Work required
Retype nothing except the lines below from the one with "If we consider a struct" through the one with "for bridge and", exactly, with images left out.

Data to use
==========

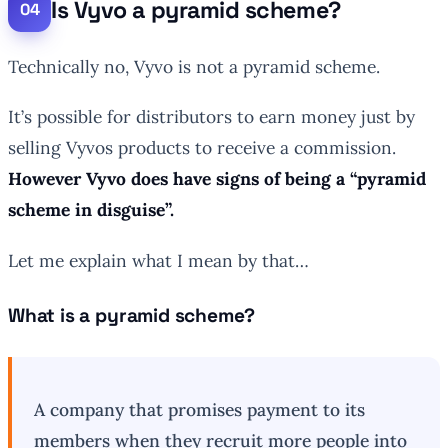
Is Vyvo a pyramid scheme?
Technically no, Vyvo is not a pyramid scheme.
It’s possible for distributors to earn money just by
selling Vyvos products to receive a commission.
However Vyvo does have signs of being a “pyramid
scheme in disguise”.
Let me explain what I mean by that…
What is a pyramid scheme?
A company that promises payment to its
members when they recruit more people into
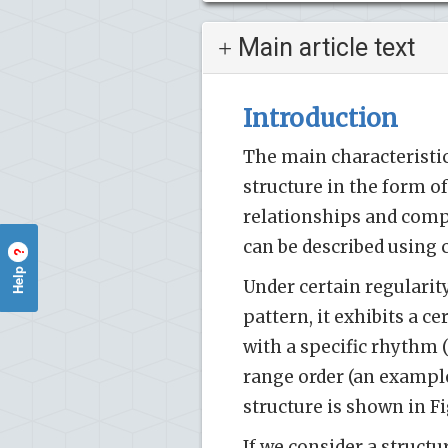
Main article text
Introduction
The main characteristic
structure in the form of
relationships and compo
can be described using
?
Help
Under certain regularity
pattern, it exhibits a c
with a specific rhythm (
range order (an exampl
structure is shown in Fi
If we consider a struct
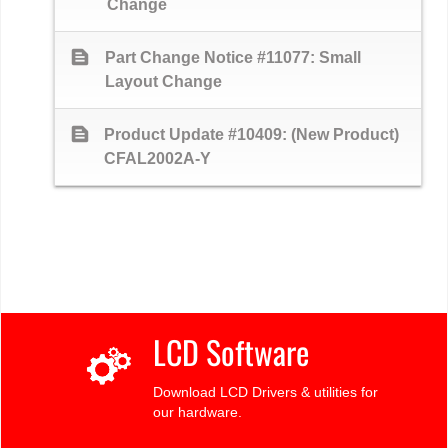
Change
text_snippet
Part Change Notice #11077: Small
Layout Change
text_snippet
Product Update #10409: (New Product)
CFAL2002A-Y
LCD Software
Download LCD Drivers & utilities for
our hardware.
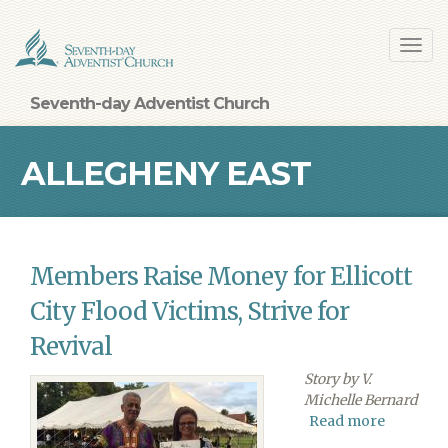
Skip
Toggl
to
navig
main
content
Seventh-day Adventist Church
ALLEGHENY EAST
CONFERENCE
Members Raise Money for Ellicott
City Flood Victims, Strive for
Revival
Story by V.
Michelle Bernard
Read more
about
Member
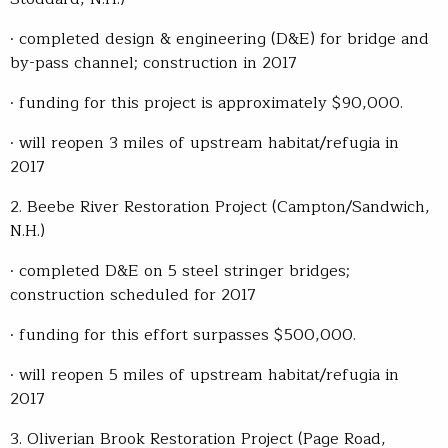
· completed design & engineering (D&E) for bridge and
by-pass channel; construction in 2017
· funding for this project is approximately $90,000.
· will reopen 3 miles of upstream habitat/refugia in
2017
2. Beebe River Restoration Project (Campton/Sandwich,
N.H.)
· completed D&E on 5 steel stringer bridges;
construction scheduled for 2017
· funding for this effort surpasses $500,000.
· will reopen 5 miles of upstream habitat/refugia in
2017
3. Oliverian Brook Restoration Project (Page Road,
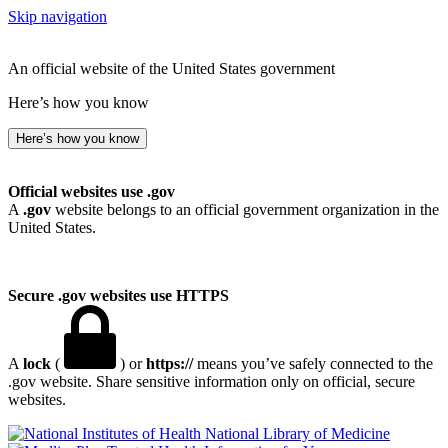
Skip navigation
An official website of the United States government
Here’s how you know
Here’s how you know
Official websites use .gov
A
.gov
website belongs to an official government organization in the
United States.
Secure .gov websites use HTTPS
A
lock
(
) or
https://
means you’ve safely connected to the
.gov website. Share sensitive information only on official, secure
websites.
National Library of Medicine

==========

Output below
If we consider a struct
Change
text_snippet
Part Change Notice #11077: Small
Layout Change
text_snippet
Product Update #10409: (New Product)
CFAL2002A-Y
LCD Software
Download LCD Drivers & utilities for
our hardware.
Skip
Toggl
to
navig
main
content
Seventh-day Adventist Church
ALLEGHENY EAST
CONFERENCE
Members Raise Money for Ellicott
City Flood Victims, Strive for
Revival
Story by V.
Michelle Bernard
Read more
about
Member
· completed design & engineering (D&E) for bridge and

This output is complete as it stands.